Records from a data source
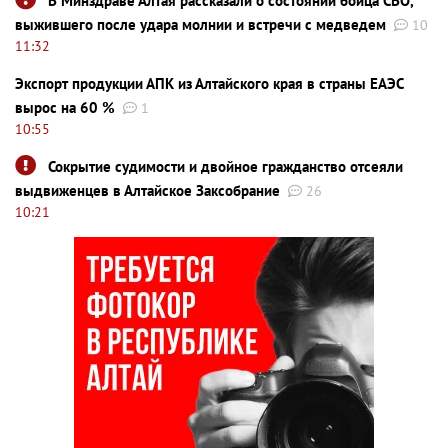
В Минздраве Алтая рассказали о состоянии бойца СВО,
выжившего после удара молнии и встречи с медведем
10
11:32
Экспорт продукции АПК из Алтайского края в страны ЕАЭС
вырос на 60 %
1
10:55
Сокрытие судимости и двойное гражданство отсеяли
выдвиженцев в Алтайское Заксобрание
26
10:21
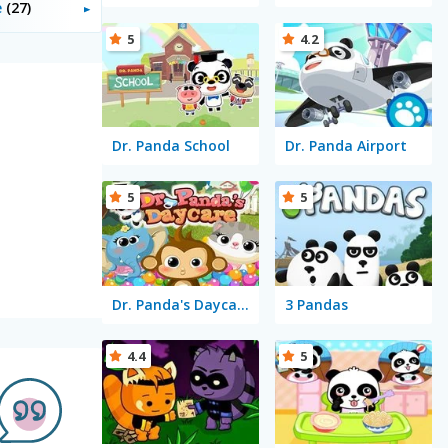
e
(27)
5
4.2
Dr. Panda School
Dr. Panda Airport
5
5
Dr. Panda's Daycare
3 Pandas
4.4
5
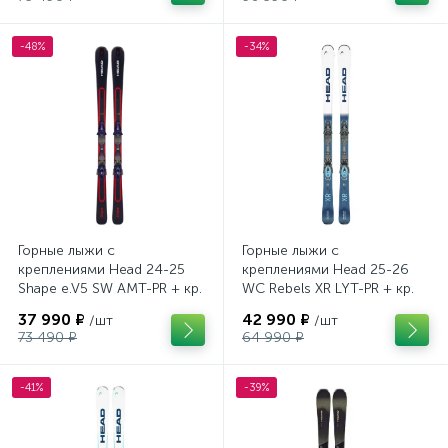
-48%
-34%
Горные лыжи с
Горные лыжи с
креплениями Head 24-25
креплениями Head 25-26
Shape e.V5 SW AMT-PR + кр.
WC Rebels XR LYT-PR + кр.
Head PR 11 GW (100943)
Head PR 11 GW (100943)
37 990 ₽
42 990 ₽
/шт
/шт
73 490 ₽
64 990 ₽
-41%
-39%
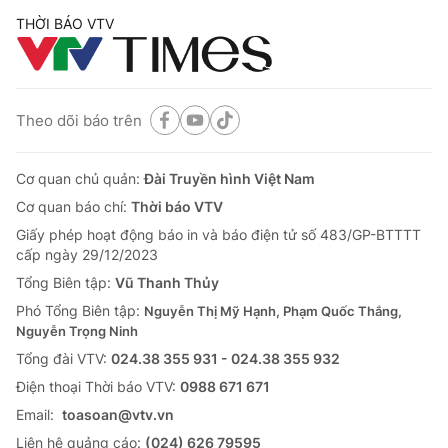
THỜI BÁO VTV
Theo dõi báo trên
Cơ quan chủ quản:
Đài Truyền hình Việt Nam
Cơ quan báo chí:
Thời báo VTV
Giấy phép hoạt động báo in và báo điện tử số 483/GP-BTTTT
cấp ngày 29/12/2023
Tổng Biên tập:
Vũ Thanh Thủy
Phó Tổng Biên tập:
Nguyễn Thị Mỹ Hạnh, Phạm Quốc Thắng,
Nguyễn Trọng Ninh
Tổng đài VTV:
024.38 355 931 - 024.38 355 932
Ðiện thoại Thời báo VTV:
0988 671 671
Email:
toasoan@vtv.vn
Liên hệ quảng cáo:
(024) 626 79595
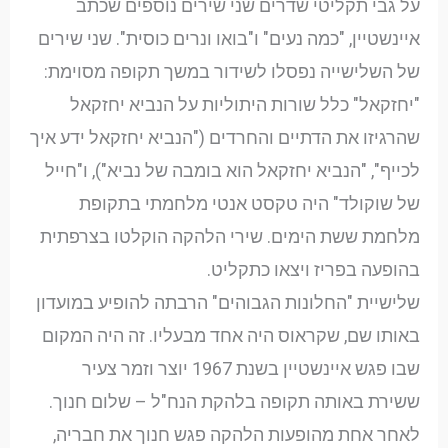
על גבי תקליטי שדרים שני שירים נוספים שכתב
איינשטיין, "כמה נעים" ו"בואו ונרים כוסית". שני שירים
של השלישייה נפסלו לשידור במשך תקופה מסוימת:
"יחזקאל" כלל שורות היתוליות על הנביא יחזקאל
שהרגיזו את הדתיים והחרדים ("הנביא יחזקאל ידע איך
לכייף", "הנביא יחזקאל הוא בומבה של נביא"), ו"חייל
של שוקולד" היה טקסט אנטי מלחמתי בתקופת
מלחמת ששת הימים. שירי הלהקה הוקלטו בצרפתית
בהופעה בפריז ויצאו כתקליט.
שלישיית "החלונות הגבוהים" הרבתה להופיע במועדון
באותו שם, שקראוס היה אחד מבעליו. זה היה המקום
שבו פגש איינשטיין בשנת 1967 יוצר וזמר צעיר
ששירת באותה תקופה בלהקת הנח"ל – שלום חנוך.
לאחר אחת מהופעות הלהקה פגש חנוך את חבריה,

Exercise: In the records above, find the line with "Сокрытие судимости и" and the line with "WC Rebels XR LYT-PR + кр."; please transcribe exactly those two lines and all lines between them, omitting any picture.

Result:
Сокрытие судимости и двойное гражданство отсеяли
выдвиженцев в Алтайское Заксобрание
26
10:21
e
(27)
5
4.2
Dr. Panda School
Dr. Panda Airport
5
5
Dr. Panda's Daycare
3 Pandas
4.4
5
-48%
-34%
Горные лыжи с
Горные лыжи с
креплениями Head 24-25
креплениями Head 25-26
Shape e.V5 SW AMT-PR + кр.
WC Rebels XR LYT-PR + кр.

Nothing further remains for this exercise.